When you are running code from one version of a module, and call require() to get a submodule, you should never get code from a different version of the same module. So instead of modules and submodules, we should talk about packages.

Packages should be in a consistent state during any given parse operation.

require()

We should encourage code that looks like Lua code elsewhere on the internet. Consider LuaRocks as a source of packaging conventions.

In the Lua ecosystem, require() takes a string in hierarchical dotted form, for example require "busted.modules.files.moonscript". There are no relative paths, the string is always globally unique. The first component is the package name.

LuaRocks packages give an explicit map between module names (the string passed to require) and file names (example). The top level name may be defined as a module, conventionally init.lua (example).

Deployment scope

Packages may require() other packages. An on-wiki module may require() any other on-wiki module. Thus the scope of a set of deployed packages and their versions is the whole wiki. A wiki depends on a package. Different modules can't depend on different versions of a package.

The deployment state must be consistent within the context of a parse operation.

With global templates, you can consider the global repository to be a package with its own recursive package dependencies.

Migration and multi-version deployments

@daniel asked if it's possible to allow callers to specify package versions, like require('package@1.0'). Here is a summary of our discussion.
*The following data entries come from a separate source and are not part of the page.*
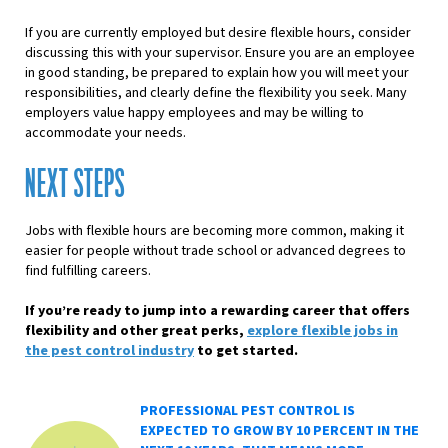
If you are currently employed but desire flexible hours, consider
discussing this with your supervisor. Ensure you are an employee
in good standing, be prepared to explain how you will meet your
responsibilities, and clearly define the flexibility you seek. Many
employers value happy employees and may be willing to
accommodate your needs.
NEXT STEPS
Jobs with flexible hours are becoming more common, making it
easier for people without trade school or advanced degrees to
find fulfilling careers.
If you’re ready to jump into a rewarding career that offers
flexibility and other great perks,
explore flexible jobs in
the pest control industry
to get started.
PROFESSIONAL PEST CONTROL IS
EXPECTED TO GROW BY 10 PERCENT IN THE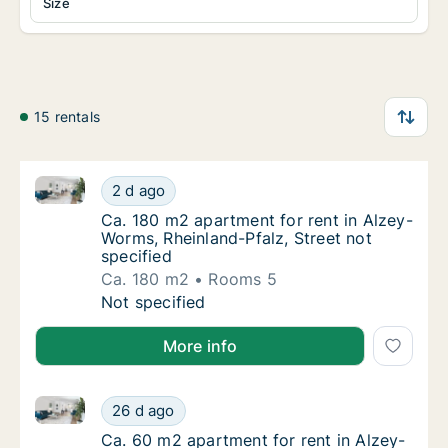
Size
15 rentals
Ca. 180 m2 apartment for rent in Alzey-Worms, Rheinl
Ca. 180 m2 apartment for rent in Alzey-Worm
2 d ago
Ca. 180 m2 apartment for rent in Alzey-Worm
Ca. 180 m2 apartment for rent in Alzey-
Worms, Rheinland-Pfalz, Street not
specified
Ca. 180 m2
Rooms 5
Ca. 180 m2 apartment for rent in Alzey-Worm
Not specified
More info
Ca. 60 m2 apartment for rent in Alzey-Worms, Rheinla
Ca. 60 m2 apartment for rent in Alzey-Worms
26 d ago
Ca. 60 m2 apartment for rent in Alzey-Worms
Ca. 60 m2 apartment for rent in Alzey-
  • Motivation: Say if a library will change, deploying a backwards-incompatible version of the same interface. There might be say 20 on-wiki callers. Instead of adding forwards-compatible branches to all 20 callers, it would be easier to explicitly require the old version, then simultaneously update the calling code and the required version by editing each caller.
  • Mitigation: Discourage backwards-incompatible changes of that kind. Have a deprecation cycle and provide a new interface instead of breaking the existing interface. Remove the old interface when it has no callers. If this is not convenient, make a new package, so instead of require('package@2.0'), you would have require('package2').
  • Con: Specifying the version may increase the effort required for uncomplicated updates. The dashboard proposal (T412317) has updates as one or two clicks, whereas this would potentially require editing many pages.
  • Con: Specifying the version in the caller is unconventional. For example, we don't version the Lua standard library or the mw library, so we are committed to backwards compatibility in those areas.
  • Con: Packages will depend on each other using version constraints in a manifest file, they don't need to specify the version in require. Multiple packages can be updated in one deployment action. Encouraging this require syntax will complicate moving code from the wiki to packages and back.
  • Con: Some packages in LuaRocks assign globals instead of returning a table of functions from require. This would not be possible if we are loading multiple versions of a library in the context of a parse.
  • Con: Specifying the version complicates sandbox and pilot deployments. If a module explicitly requires an old version, under what circumstances can we render a page using a pilot or test version?
  • Con: Purging of old versions becomes more difficult. If users can specify any version, then we need to cache every version.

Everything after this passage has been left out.